Fernanda, quando precisava, sabia usar muito bem sua voz de chorar.

− Puxa, pai, o senhor não podia ter escolhido uma cidade melhor?
Álvaro e Ester ergueram as quatro sobrancelhas ao mesmo tempo. Durante alguns segundos só se ouvia o ronco do motor do carro. Por fim, quem resolveu explicar foi a mãe, mais habilidosa no trato com os filhos. Começou dizendo que o marido havia cansado da vida de bancário sem vocação. Por isso tinha estudado todos aqueles últimos anos à noite, preparando-se para mudar de atividade.

− Seu pai passou no concurso, mas não teve tempo de se preparar direito, entendem?

A classificação dele não foi muito boa e na hora da escolha o que sobrou foi esta cidade. Não é muito bonita, mas se vocês pensarem que este é o início de uma carreira e que mais tarde ele pode ser removido, acho que não vai ser difícil suportar.

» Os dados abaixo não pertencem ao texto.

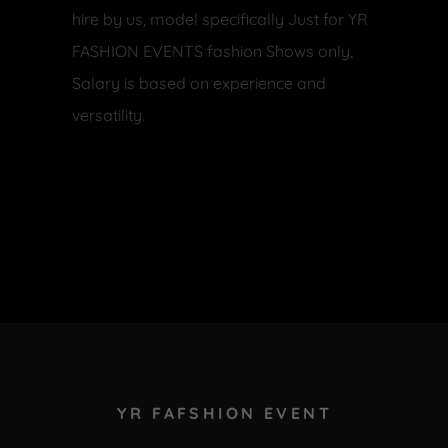
hire by us, model specifically Just for YR
FASHION EVENTS fashion Shows only,
Salary is based on experience and
versatility.
YR FAFSHION EVENT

Os dois, no banco de trás, ouviam com ar muito sério o que a mãe dizia, agora, entretanto, sem o entusiasmo da manhã nascente, quando se sentiram começando uma aventura.

As casas começaram a escassear na proporção em que apareciam pomares no fundo dos quintais e árvores de sombra protegendo as varandas da frente. O calçamento foi acabando aos poucos até chegarem a uma rua de terra. Os irmãos espantavam-se com a paisagem onde o carro e o caminhão penetravam porque era um lugar quase ermo, de casas velhas, por isso mantinham-se mudos e de olhos abertos sem piscar.

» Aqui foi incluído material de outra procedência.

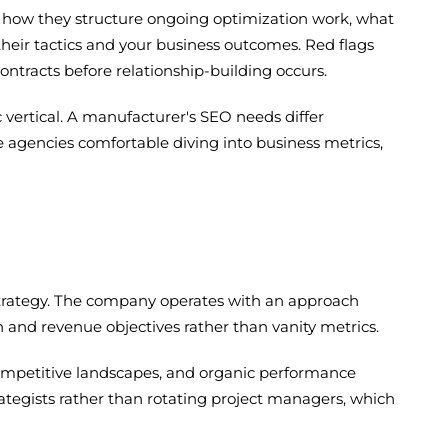
s, how they structure ongoing optimization work, what
their tactics and your business outcomes. Red flags
contracts before relationship-building occurs.
vertical. A manufacturer's SEO needs differ
ve agencies comfortable diving into business metrics,
strategy. The company operates with an approach
 and revenue objectives rather than vanity metrics.
competitive landscapes, and organic performance
rategists rather than rotating project managers, which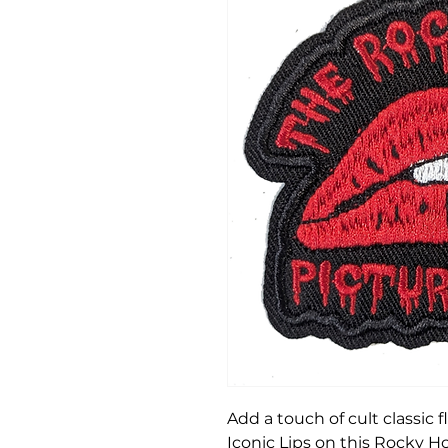
Add a touch of cult classic f
Iconic Lips on this Rocky H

Quando o carro e o caminhão pararam na frente de um portão velho, enferrujado, os dois, simultaneamente adivinharam o destino.

− Aqui, pai!

A voz de Eugênio saiu manchada de indignação, uma voz cheia de incredulidade.
Antes de descer do carro, Ester virou-se para trás e advertiu:

− É aqui mesmo. E sem bronca, senhor Eugênio. Foi a única casa nesta cidade que seu pai conseguiu. 
O que mais importa, ouçam bem, crianças, o que mais importa não é o espaço onde se vive. Ouviram bem? O que importa é o que a gente faz do espaço.

E depois de uma pausa em que os filhos não se mexiam, fingindo-se de estátuas, Ester abriu a porta do carro.

− E vamos descer logo, porque o povo do caminhão precisa descarregar a mudança.

Fernanda e Eugênio entraram pelo portão aberto, olhando desconfiados para todos os cantos daquele lugar mais parecido com cenário de um filme de terror. Na frente da casa, além das copas de um oiti e de um cinamomo, bem vivas, até meio alegres, o resto era só abandono.